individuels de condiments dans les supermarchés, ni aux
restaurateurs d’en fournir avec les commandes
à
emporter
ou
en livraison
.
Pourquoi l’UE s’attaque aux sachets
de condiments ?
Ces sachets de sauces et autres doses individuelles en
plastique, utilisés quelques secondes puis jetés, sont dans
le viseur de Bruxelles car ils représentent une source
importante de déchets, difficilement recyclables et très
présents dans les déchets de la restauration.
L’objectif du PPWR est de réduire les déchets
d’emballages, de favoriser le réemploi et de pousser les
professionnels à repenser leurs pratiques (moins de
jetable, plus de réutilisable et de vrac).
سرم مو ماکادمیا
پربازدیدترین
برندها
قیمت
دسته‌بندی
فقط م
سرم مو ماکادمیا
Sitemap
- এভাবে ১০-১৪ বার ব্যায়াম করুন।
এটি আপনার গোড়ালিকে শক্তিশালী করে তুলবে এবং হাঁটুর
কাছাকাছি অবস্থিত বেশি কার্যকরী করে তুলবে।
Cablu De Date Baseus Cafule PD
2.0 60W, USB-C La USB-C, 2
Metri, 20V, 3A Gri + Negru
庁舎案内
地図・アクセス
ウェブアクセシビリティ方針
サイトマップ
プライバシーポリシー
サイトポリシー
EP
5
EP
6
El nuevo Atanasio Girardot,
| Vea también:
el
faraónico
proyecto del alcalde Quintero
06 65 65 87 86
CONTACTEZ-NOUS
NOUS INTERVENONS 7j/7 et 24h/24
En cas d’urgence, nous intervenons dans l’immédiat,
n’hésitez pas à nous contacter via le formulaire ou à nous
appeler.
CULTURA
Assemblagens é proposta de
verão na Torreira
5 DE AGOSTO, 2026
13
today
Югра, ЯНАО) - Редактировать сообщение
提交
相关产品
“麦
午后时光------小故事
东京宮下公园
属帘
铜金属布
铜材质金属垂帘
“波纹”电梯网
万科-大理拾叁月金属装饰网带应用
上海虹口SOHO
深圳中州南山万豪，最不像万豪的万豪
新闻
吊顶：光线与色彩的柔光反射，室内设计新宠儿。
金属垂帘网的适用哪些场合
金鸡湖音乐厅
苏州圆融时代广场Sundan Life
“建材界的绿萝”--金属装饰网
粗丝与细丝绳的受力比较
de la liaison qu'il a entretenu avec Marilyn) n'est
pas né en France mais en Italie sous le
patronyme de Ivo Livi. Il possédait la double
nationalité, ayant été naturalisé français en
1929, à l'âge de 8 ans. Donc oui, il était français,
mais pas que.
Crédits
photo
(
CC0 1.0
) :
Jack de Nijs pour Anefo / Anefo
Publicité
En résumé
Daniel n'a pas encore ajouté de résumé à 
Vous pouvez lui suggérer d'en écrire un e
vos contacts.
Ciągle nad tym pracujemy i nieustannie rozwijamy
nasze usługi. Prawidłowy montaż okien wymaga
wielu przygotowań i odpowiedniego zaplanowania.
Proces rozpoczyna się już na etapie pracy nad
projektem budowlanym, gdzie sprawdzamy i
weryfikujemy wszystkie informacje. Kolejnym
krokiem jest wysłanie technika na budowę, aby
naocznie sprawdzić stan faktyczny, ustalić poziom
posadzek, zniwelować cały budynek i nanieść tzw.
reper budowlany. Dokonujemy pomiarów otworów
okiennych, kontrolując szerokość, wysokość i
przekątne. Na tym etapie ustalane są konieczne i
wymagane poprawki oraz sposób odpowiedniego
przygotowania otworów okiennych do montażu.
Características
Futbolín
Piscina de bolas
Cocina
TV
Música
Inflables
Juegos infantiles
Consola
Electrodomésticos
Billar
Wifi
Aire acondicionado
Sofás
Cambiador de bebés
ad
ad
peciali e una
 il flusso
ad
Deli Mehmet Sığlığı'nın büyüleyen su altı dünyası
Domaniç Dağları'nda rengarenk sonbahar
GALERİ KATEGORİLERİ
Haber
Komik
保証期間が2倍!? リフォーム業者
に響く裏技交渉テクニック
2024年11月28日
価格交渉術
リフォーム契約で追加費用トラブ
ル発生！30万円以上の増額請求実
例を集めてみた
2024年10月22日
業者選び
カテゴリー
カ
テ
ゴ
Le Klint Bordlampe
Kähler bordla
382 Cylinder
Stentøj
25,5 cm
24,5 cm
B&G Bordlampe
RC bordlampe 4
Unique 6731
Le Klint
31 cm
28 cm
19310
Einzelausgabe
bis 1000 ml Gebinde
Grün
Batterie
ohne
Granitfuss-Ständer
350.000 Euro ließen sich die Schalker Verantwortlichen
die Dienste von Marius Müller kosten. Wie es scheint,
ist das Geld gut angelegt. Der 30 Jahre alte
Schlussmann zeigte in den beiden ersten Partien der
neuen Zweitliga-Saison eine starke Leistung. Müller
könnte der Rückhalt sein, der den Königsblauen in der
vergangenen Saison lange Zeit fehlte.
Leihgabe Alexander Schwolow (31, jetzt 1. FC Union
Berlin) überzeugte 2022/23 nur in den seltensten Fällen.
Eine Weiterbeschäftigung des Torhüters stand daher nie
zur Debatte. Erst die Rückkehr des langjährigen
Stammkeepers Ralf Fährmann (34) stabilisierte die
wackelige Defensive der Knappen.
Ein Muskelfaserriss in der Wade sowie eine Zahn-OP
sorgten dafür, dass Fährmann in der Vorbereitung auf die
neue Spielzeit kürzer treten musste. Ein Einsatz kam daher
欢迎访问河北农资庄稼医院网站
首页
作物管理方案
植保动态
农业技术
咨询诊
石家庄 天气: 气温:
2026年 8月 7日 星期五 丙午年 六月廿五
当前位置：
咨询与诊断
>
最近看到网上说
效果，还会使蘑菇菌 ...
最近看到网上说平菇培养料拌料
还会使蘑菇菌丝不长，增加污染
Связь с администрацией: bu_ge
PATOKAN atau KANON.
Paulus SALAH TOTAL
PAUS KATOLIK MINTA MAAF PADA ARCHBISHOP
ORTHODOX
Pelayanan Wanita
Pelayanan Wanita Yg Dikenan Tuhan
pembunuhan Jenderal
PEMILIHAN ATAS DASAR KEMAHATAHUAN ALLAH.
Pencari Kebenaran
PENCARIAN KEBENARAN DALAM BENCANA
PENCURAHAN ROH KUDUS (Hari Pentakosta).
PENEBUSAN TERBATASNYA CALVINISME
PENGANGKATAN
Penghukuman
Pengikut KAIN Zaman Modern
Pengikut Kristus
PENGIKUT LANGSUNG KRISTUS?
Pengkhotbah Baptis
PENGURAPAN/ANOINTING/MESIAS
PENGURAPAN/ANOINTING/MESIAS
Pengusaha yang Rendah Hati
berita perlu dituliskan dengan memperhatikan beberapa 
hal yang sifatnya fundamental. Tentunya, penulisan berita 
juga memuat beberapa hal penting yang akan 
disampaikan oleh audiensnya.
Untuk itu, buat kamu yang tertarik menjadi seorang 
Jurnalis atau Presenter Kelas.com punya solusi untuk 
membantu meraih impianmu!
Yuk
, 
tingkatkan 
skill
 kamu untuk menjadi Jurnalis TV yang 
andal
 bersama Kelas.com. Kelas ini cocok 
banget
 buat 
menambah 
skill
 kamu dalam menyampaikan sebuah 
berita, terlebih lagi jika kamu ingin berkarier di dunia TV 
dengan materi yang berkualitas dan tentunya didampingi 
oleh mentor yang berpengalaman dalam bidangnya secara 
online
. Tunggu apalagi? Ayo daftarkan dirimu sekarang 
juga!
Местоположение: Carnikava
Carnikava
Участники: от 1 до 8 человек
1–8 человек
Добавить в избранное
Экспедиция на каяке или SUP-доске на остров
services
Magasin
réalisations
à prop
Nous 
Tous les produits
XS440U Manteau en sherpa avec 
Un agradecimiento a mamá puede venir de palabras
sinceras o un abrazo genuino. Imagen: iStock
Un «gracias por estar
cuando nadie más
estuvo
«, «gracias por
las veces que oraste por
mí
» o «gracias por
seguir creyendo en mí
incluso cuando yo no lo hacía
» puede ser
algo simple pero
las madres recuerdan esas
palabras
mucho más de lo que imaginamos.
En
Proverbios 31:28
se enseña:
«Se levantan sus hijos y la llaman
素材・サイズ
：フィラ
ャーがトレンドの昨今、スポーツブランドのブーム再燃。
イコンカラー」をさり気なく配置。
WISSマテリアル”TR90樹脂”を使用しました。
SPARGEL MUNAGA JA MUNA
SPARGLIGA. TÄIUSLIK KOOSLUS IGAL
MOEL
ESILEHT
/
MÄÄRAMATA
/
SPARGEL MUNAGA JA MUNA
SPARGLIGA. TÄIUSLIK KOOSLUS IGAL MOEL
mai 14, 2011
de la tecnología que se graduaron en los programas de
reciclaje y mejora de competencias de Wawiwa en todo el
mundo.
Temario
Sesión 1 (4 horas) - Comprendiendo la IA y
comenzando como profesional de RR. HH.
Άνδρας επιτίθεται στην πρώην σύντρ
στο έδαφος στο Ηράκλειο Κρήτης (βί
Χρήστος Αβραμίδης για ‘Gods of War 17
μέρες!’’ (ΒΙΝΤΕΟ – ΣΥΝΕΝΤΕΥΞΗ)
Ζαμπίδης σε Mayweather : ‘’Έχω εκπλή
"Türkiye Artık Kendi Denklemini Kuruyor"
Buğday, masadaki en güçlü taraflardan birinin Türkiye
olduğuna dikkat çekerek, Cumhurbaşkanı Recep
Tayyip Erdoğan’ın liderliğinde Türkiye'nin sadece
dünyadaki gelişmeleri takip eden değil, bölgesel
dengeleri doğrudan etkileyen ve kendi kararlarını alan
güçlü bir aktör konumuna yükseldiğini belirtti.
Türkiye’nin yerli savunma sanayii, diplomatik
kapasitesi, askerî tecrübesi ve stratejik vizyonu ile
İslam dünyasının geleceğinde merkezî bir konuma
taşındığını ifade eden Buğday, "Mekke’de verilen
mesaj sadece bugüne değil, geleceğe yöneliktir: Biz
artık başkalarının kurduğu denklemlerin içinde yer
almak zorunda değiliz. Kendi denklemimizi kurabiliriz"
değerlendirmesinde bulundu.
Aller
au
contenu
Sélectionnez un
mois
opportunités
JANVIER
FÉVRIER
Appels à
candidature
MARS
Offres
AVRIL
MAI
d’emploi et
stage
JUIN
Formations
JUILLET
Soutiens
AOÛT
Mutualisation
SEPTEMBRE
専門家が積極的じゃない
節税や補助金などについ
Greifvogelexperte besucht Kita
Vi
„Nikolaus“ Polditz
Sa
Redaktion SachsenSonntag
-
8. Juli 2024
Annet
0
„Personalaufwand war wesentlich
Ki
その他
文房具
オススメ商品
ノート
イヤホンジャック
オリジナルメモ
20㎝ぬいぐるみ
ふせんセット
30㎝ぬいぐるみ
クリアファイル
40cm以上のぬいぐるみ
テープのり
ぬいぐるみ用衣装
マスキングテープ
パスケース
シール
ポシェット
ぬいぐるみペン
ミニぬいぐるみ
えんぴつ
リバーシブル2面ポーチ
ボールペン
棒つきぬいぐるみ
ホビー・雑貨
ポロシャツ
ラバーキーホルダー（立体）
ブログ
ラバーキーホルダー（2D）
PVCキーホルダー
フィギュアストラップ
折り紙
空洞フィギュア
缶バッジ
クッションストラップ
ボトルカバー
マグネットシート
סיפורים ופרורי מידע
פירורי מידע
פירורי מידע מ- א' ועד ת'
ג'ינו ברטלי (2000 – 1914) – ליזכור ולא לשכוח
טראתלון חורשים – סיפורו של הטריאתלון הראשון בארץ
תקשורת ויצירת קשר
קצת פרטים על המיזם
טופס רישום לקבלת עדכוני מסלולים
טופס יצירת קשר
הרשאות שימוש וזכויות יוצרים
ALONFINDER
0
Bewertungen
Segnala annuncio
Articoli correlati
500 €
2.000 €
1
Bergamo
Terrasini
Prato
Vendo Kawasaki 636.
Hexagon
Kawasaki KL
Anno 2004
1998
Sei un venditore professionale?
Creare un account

> Exercise requirements:
Look through the data above for the word "sachets". Report each line where it occurs.

> Solution to the exercise:
Pourquoi l’UE s’attaque aux sachets
Ces sachets de sauces et autres doses individuelles en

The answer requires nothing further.